▸ DATA SHOWN:
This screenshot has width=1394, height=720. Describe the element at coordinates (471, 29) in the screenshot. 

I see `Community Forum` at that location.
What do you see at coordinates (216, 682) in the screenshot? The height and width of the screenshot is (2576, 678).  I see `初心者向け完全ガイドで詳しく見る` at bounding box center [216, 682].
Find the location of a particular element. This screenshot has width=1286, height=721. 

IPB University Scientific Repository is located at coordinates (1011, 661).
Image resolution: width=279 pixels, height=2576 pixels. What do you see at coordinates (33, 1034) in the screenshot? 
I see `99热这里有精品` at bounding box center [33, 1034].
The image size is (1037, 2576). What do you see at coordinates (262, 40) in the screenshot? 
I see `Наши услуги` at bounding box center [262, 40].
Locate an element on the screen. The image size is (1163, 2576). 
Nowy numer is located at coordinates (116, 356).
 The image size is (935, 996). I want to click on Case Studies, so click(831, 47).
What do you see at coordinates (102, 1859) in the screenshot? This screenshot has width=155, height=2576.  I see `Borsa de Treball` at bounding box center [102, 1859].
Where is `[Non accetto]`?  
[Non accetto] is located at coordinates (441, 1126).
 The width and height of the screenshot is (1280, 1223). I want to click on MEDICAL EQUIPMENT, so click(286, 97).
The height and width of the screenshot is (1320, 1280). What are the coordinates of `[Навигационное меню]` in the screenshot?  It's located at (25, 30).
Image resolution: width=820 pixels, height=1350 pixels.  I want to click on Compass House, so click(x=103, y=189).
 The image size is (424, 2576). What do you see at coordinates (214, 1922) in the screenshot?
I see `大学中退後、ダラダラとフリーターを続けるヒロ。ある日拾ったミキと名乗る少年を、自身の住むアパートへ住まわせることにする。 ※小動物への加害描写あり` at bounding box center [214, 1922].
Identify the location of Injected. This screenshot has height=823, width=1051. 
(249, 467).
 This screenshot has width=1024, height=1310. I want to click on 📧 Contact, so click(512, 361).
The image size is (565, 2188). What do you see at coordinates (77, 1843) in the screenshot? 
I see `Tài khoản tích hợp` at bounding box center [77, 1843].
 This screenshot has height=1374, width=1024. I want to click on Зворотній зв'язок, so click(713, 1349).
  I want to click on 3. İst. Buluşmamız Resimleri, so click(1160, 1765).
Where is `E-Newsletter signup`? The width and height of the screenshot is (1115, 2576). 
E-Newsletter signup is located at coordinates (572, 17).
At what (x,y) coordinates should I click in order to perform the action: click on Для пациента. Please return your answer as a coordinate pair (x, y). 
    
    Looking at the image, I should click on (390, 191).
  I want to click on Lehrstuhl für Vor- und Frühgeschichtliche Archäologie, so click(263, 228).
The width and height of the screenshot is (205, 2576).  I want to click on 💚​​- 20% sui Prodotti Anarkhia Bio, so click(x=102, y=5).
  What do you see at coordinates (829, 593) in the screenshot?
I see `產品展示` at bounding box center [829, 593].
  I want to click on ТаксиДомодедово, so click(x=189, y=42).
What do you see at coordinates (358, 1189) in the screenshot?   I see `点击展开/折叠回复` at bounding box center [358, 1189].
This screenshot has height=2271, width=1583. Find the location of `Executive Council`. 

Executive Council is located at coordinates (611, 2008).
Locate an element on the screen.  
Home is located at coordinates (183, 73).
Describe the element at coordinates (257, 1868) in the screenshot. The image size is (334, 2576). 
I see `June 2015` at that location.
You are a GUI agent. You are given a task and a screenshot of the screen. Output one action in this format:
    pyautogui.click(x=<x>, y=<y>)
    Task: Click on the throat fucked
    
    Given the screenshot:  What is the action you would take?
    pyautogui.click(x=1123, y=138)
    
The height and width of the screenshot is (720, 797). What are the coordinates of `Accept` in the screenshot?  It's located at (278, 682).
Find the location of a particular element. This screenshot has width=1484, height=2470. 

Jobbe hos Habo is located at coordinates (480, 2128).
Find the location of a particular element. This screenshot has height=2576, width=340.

▸ WHAT YOU NEED TO DO:
Beginning with the line that has "Image resolution: width=279" and ending with the line that has "The height and width of the screenshot is (1320, 1280).", set down the lines above exactly and include no others.

▸ ANSWER BOX:
Image resolution: width=279 pixels, height=2576 pixels. What do you see at coordinates (33, 1034) in the screenshot? 
I see `99热这里有精品` at bounding box center [33, 1034].
The image size is (1037, 2576). What do you see at coordinates (262, 40) in the screenshot? 
I see `Наши услуги` at bounding box center [262, 40].
Locate an element on the screen. The image size is (1163, 2576). 
Nowy numer is located at coordinates (116, 356).
 The image size is (935, 996). I want to click on Case Studies, so click(831, 47).
What do you see at coordinates (102, 1859) in the screenshot? This screenshot has width=155, height=2576.  I see `Borsa de Treball` at bounding box center [102, 1859].
Where is `[Non accetto]`?  
[Non accetto] is located at coordinates (441, 1126).
 The width and height of the screenshot is (1280, 1223). I want to click on MEDICAL EQUIPMENT, so click(286, 97).
The height and width of the screenshot is (1320, 1280). What are the coordinates of `[Навигационное меню]` in the screenshot?  It's located at (25, 30).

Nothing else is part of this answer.